Ein logisches Problem, kein Zufall
Bruttoinlandsprodukt, Beschäftigungszahlen, Konsumausgaben – das sind exakt die Größen, mit denen eine Rezession überhaupt erst definiert wird. Wer versucht, aus ihnen eine Vorwarnung abzuleiten, bewegt sich in einem Zirkelschluss. Eine Kennzahl, die per Definition erst dann kippt, wenn die Rezession beginnt, kann unmöglich vor der Rezession warnen.

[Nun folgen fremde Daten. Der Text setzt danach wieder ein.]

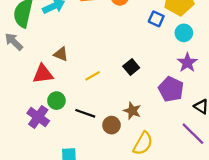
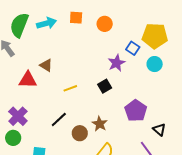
purple star: (187, 63) -> (117, 63), moved
green circle: (56, 101) -> (13, 138), moved
black line: (85, 113) -> (59, 120), turned -72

Ein Beispiel macht das greifbar. Stellen wir uns vor, jemand berichtet: Das reale BIP wächst um knapp 4 Prozent, die Arbeitslosenquote liegt bei 4 Prozent, der Aktienmarkt hat im letzten Jahr zweistellig zugelegt. Klingt nach einer robusten Wirtschaft, oder? Genau diese Konstellation beschrieb das dritte Quartal 2000 – wenige Monate vor dem Platzen der Dotcom-Blase. Eine ganz ähnliche Kombination aus solidem Wachstum, niedriger Arbeitslosigkeit und boomendem Aktienmarkt fand sich im dritten Quartal 2007, kurz bevor die Finanzkrise begann.

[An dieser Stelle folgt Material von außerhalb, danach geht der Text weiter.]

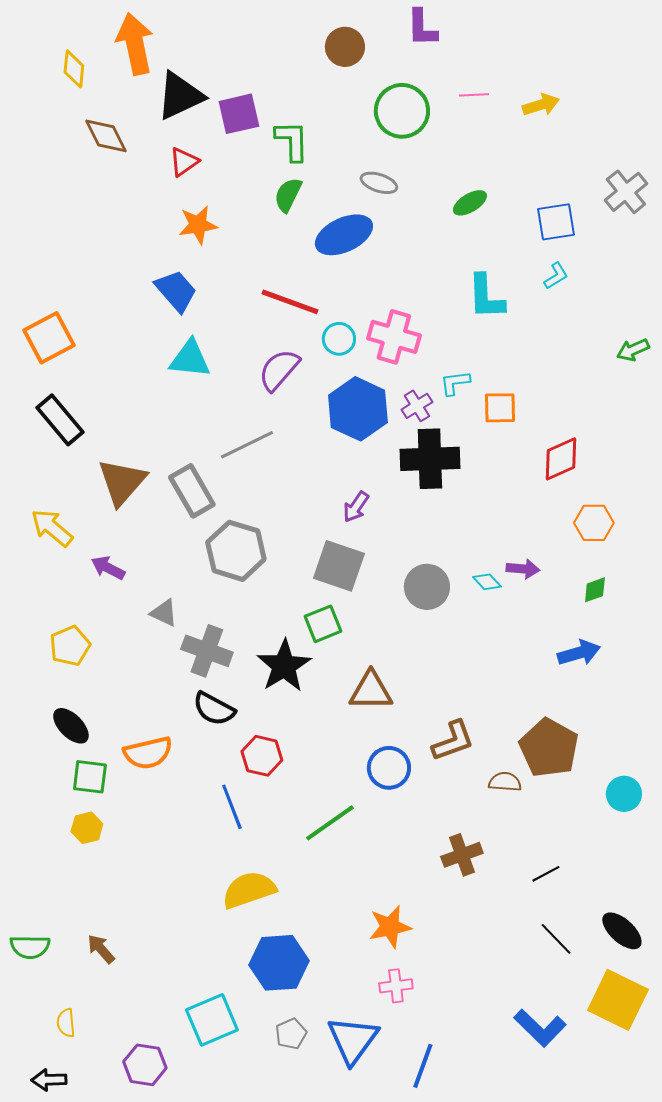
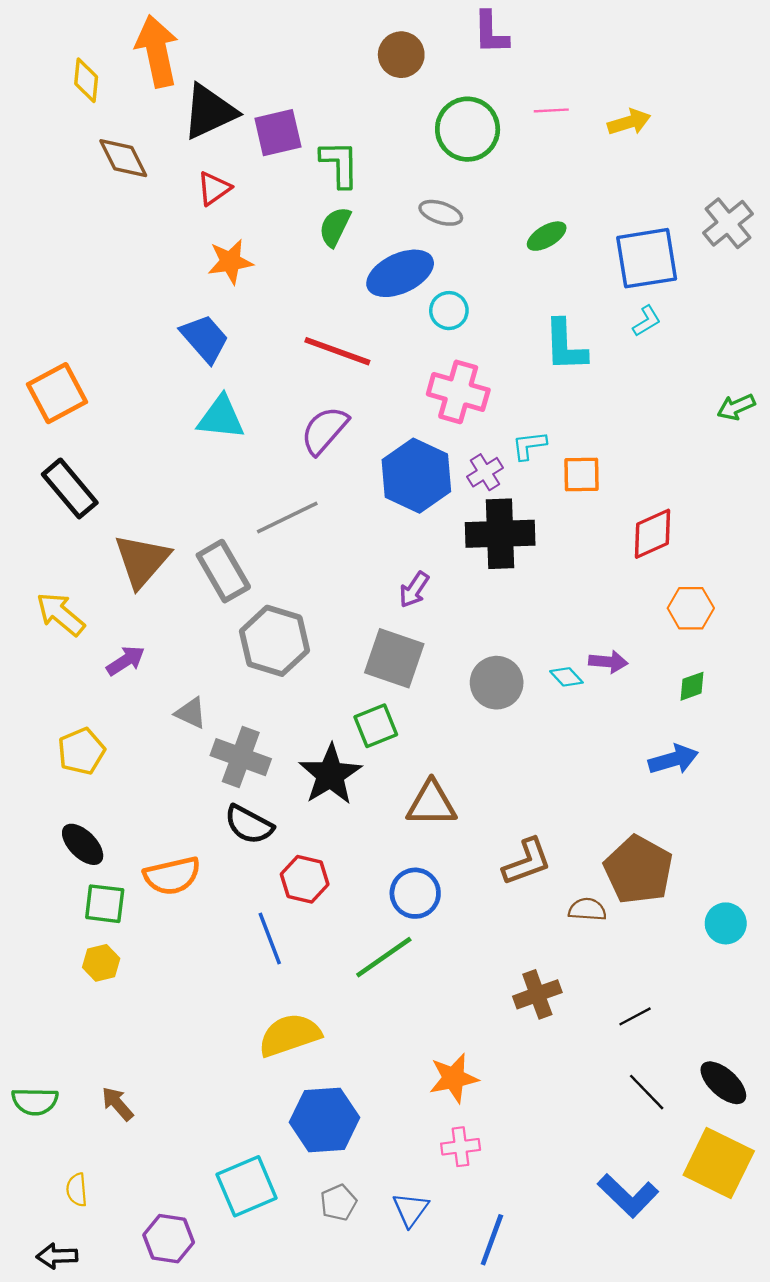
blue square: (556, 222) -> (647, 258), size x1.4
cyan circle: (339, 339) -> (449, 311), moved
purple arrow: (108, 568) -> (126, 661), turned 120
blue circle: (389, 768) -> (415, 893), moved
blue triangle: (353, 1040) -> (411, 1210), size x0.6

Die Zahlen logen in beiden Fällen nicht. Sie beschrieben lediglich einen Zustand, der zum Zeitpunkt der Veröffentlichung bereits überholt war. Der Boden hatte sich unter der Oberfläche längst verschoben.

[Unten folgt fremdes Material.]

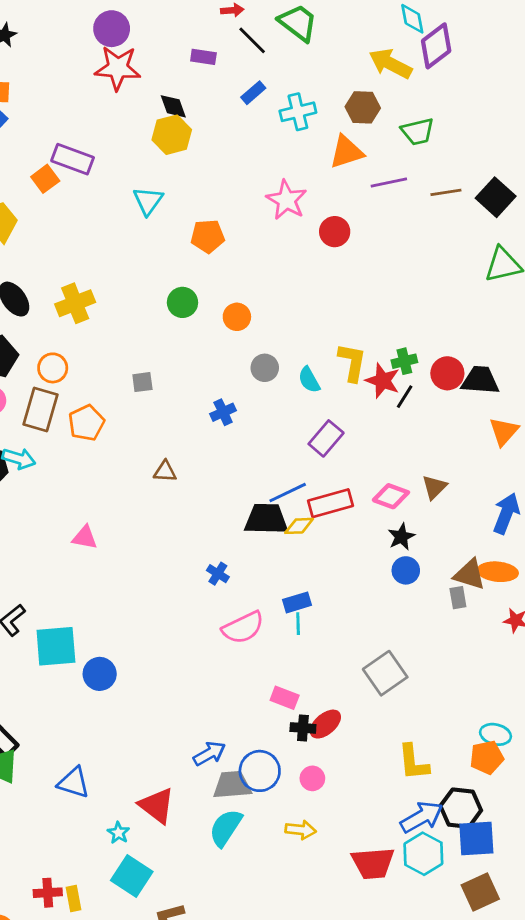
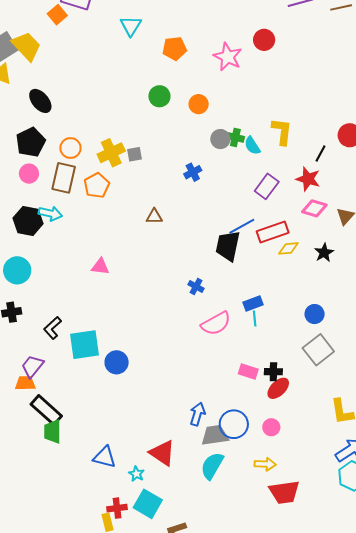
pink star: (287, 200) -> (228, 57), moved
yellow cross: (75, 303) -> (111, 153), moved
green cross: (404, 361) -> (235, 137), moved, turned 30
red star: (383, 381) -> (308, 179), moved
pink diamond: (391, 496) -> (314, 208), moved
black trapezoid: (266, 519) -> (228, 246), turned -76
yellow diamond: (299, 526) -> (288, 248), moved
blue circle: (406, 570) -> (315, 314), moved
black cross: (303, 728) -> (273, 372), moved
blue arrow: (209, 754) -> (197, 414), turned -40
blue triangle: (74, 783) -> (105, 457), moved
red trapezoid: (373, 863) -> (284, 492), moved
red cross: (48, 893) -> (117, 508), moved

Die Wirtschaft bewegt sich nicht als Ganzes
Der entscheidende Denkfehler liegt darin, die Wirtschaft als einen einzigen, homogenen Block zu betrachten. Tatsächlich bewegen sich einzelne Bereiche in einer erkennbaren Reihenfolge – manche laufen dem Gesamtbild systematisch voraus, andere hinken ihm systematisch hinterher.
Anfang 2007 etwa befand sich der US-Immobiliensektor bereits mitten in der Rezession, während Dienstleistungen, Gesundheitswesen und öffentliche Aufträge noch prosperierten. Zwei Unternehmer hätten sich zur gleichen Zeit unterhalten können – der eine mitten in der Krise, der andere im besten Quartal seiner Firmengeschichte. Beide hätten recht gehabt.
Wer die Wirtschaft wirklich lesen will, muss also wissen, in welchem Teil der Sequenz er sich gerade befindet. Kredit- und Geldmengenwachstum, Zinsstrukturkurve oder Baugenehmigungen bewegen sich typischerweise zuerst. Es folgt der zyklische Kern – Bau und verarbeitendes Gewerbe, verantwortlich für einen kleinen Teil der Beschäftigung, aber für nahezu sämtliche rezessionsbedingten Jobverluste. Erst danach schlägt sich die Entwicklung in den großen, aggregierten Zahlen nieder. Bildung, Gesundheitswesen und öffentliche Verwaltung reagieren zuletzt – oft erst mit ein bis zwei Jahren Verzögerung.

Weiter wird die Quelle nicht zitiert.